第106話 公園と痛み
「ねー、紺野さん、モデルって楽しい?」
学校が終わりに、エレナは自宅に戻ったあと、クラスの生徒たちと数人と、第二公園で遊んでいた。
エレナにとっては、初めて訪れた公園だったが、ジャングルジムの上から、その公園を見回せば、そこは、なかなかに広く、サッカーやバトミントンをする人たちも見受けられた。
それは、いつもエレナがあかりと会っている、あの穏やかな公園とは違い、賑やかで少し騒がしいくらいだった。
きっとこの近くには、子供がたくさん住んでいるのだろう。
エレナはその公園の雰囲気に圧倒されながらも、芦田たちからの質問に答える。
「うーん、楽しいよりは……大変かな?」
「そうなんだ! でも憧れるよねー」
「ねえ、やっぱりモデルって、オーディションで決めるの!?」
「うん。
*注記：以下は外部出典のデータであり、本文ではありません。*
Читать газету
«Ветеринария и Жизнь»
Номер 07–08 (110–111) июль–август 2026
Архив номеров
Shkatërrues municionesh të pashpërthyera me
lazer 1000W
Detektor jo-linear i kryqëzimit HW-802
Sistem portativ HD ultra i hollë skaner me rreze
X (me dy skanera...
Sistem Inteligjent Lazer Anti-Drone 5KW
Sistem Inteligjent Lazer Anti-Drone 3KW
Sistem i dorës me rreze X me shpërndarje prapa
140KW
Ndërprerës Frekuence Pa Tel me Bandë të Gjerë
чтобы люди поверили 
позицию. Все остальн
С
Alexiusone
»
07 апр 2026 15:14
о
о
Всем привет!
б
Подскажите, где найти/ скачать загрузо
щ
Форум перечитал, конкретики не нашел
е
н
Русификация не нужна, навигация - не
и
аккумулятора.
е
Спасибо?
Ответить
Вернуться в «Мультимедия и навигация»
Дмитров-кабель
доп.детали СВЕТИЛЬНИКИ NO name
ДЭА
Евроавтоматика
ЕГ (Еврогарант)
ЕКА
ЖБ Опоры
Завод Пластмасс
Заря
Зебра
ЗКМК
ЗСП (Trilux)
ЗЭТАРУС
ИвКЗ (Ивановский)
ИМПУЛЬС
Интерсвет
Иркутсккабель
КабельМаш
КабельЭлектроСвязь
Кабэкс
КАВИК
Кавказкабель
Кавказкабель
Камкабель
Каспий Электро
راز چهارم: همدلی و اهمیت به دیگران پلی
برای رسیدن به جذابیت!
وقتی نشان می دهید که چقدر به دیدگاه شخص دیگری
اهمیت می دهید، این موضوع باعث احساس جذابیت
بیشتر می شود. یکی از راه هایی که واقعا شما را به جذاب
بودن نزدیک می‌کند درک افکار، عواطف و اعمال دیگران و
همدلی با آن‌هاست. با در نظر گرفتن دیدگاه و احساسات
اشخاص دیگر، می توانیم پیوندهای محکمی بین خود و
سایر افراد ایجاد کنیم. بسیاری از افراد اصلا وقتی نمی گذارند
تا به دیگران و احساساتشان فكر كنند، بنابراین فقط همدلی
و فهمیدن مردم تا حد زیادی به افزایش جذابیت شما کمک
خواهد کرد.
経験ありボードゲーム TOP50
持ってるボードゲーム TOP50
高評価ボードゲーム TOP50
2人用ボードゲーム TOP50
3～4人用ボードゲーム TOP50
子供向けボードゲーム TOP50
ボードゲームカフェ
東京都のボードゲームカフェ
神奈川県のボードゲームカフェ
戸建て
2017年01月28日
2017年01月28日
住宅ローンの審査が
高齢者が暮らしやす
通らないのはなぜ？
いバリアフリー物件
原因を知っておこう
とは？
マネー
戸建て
来月もあるよ」
「スゴーイ!!」
ジャングルジムの上で、目を輝かせながら話しかけられる言葉は、モデルのことばかりだった。
実際にモデルとして活動している同年代の子がいれば、気にならないわけがない。
エレナは、少しでも打ち解けようと、どんな質問にも笑顔で答えた。
だが、オーディションの話をした瞬間、ふと狭山に言われたことを思い出した。
先日話を持ちかけられた例のオーディションは、冬のクリスマスシーズンに開催される大きなイベントだ。
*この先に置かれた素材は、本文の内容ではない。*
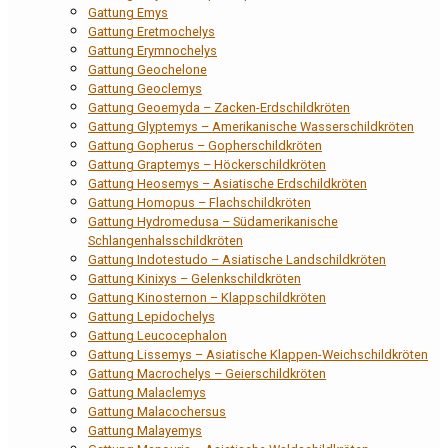
Gattung Emys
Gattung Eretmochelys
Gattung Erymnochelys
Gattung Geochelone
Gattung Geoclemys
Gattung Geoemyda – Zacken-Erdschildkröten
Gattung Glyptemys – Amerikanische Wasserschildkröten
Gattung Gopherus – Gopherschildkröten
Gattung Graptemys – Höckerschildkröten
Gattung Heosemys – Asiatische Erdschildkröten
Gattung Homopus – Flachschildkröten
Gattung Hydromedusa – Südamerikanische
Schlangenhalsschildkröten
Gattung Indotestudo – Asiatische Landschildkröten
Gattung Kinixys – Gelenkschildkröten
Gattung Kinosternon – Klappschildkröten
Gattung Lepidochelys
Gattung Leucocephalon
Gattung Lissemys – Asiatische Klappen-Weichschildkröten
Gattung Macrochelys – Geierschildkröten
Gattung Malaclemys
Gattung Malacochersus
Gattung Malayemys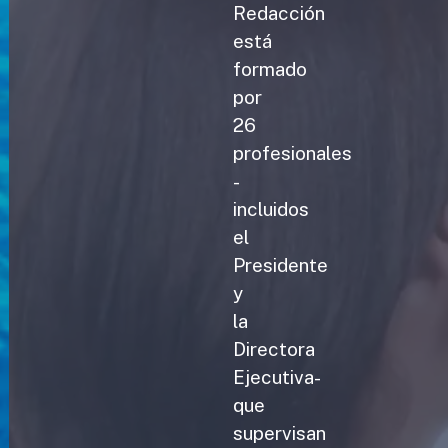
Redacción
está
formado
por
26
profesionales
-
incluidos
el
Presidente
y
la
Directora
Ejecutiva-
que
supervisan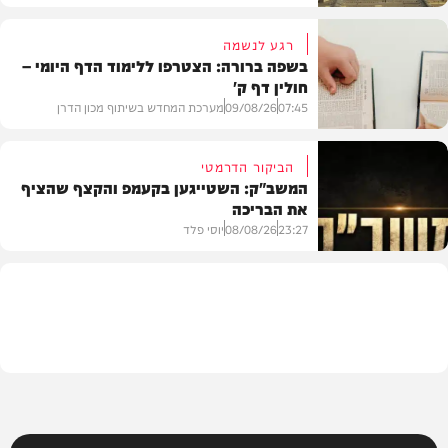
רגע לנשמה
בשפה ברורה: הצטרפו ללימוד הדף היומי –
חולין דף ק'
חדשות
07:45
09/08/26
מערכת המחדש בשיתוף מכון הדרן
הביקור הדרמטי
המשב"ק: השטייגען בקעמפ והקצף שהציף
את הבריכה
בית המדרש
23:27
08/08/26
יוסי פלד
המשב"ק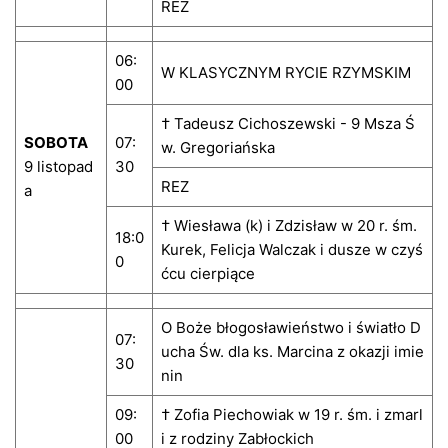
REZ
06:
W KLASYCZNYM RYCIE RZYMSKIM
00
† Tadeusz Cichoszewski - 9 Msza Ś
SOBOTA
07:
w. Gregoriańska
9 listopad
30
REZ
a
† Wiesława (k) i Zdzisław w 20 r. śm.
18:0
Kurek, Felicja Walczak i dusze w czyś
0
ćcu cierpiące
O Boże błogosławieństwo i światło D
07:
ucha Św. dla ks. Marcina z okazji imie
30
nin
09:
† Zofia Piechowiak w 19 r. śm. i zmarl
00
i z rodziny Zabłockich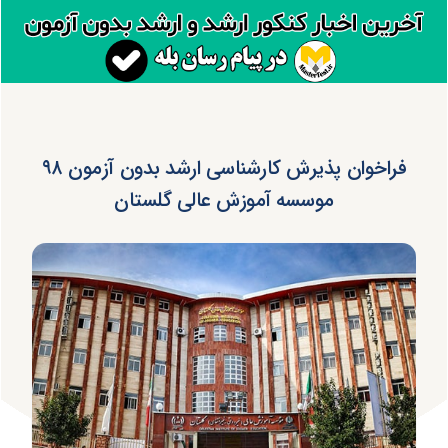
فراخوان پذیرش کارشناسی ارشد بدون آزمون ۹۸
موسسه آموزش عالی گلستان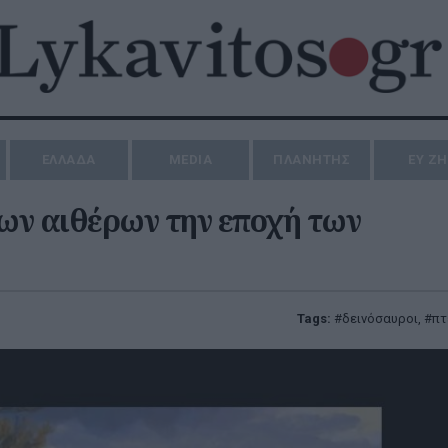
ΕΛΛΑΔΑ
MEDIA
ΠΛΑΝΗΤΗΣ
ΕΥ Ζ
ων αιθέρων την εποχή των
Tags:
δεινόσαυροι
,
πτ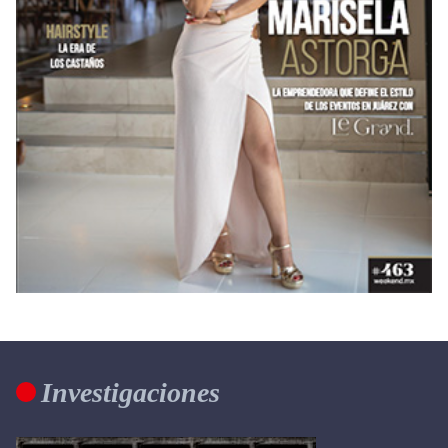
Investigaciones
そして、そのオーディションの書類選考は見事に突破したらしい。
それにより、来月7月に、第一次オーディション、そして、その後9月に行われる、第二次オーディションまで勝ち進めば、晴れて合格となる。
(この先忙しくなったら、こうして遊ぶこともできなくなるなー)
やはり、同年代の友達と遊ぶのは楽しい。
本当なら、モデルなんてやめて、普通の生活を送りたい。
だけど……
(無理だよね……)
その瞬間、エレナは小さく影を落とす。
せっかく誘ってくれても、断ってばかりだと、いつか誘われなくなる。エレナはそれを、前の小学校で経験していた。
だからこそ、この新しい学校では、失敗したくないのに……
「エレナ!」
「!?」
だが、その瞬間聞こえた声に、エレナは一気に体をこわばらせた。
体中から汗が吹き出す。
ジャングルジムの上から、声がした方を見下せば、そこには、なぜか
──母親の"紺野ミサ"が立っていた。
「エレナ。そこで何をしてるの?」
「ぁ……っ」
エレナは、微動だにせず母を見つめた。
仕事が早く終わったのだろうか?
予想もしていなかった。まさか、こんなに早く帰ってくるなんて……
「あ、あの……っ」
「エレナ、まずは、そこから降りてきなさい」
「……ッ」
それは、いつものにこやかな母だった。だが……
「あ! エレナちゃんのお母さんだ!」
だが、その瞬間、横にいた芦田がミサに声をかけた。
エレナは、芦田を気にかけながらも、そそくさとジャングルジムから降りると、芦田と話す母のもとへ駆け寄る。
「ごめんなさいね。エレナ、もう帰らなくちゃいけないの……連れて帰ってもいいかしら?」
「あ、はい! エレナちゃん、楽しかったよー」
「また遊ぼうね~!」
「ぅ、うん……」
エレナが芦田たちに、さよならの挨拶をすると、ミサがエレナにむけ、ソッと手を差し出してきた。
思わず体が震えた。
だが、それでも意を決して、母の手を取るが
(……痛い……っ)
手を取ると、その瞬間きつく握りしめられた。
痛むのは手だけ。だが、まるで刺すような痛みが、体全体を駆け巡る。
エレナはその痛みにある種の絶望感を覚えると、涙が溢れそうになるのを必死に堪えた。
「さぁ、帰るわよ、エレナ」
「……っ」
その母の声は、とても冷たく、恐ろしいものに感じた。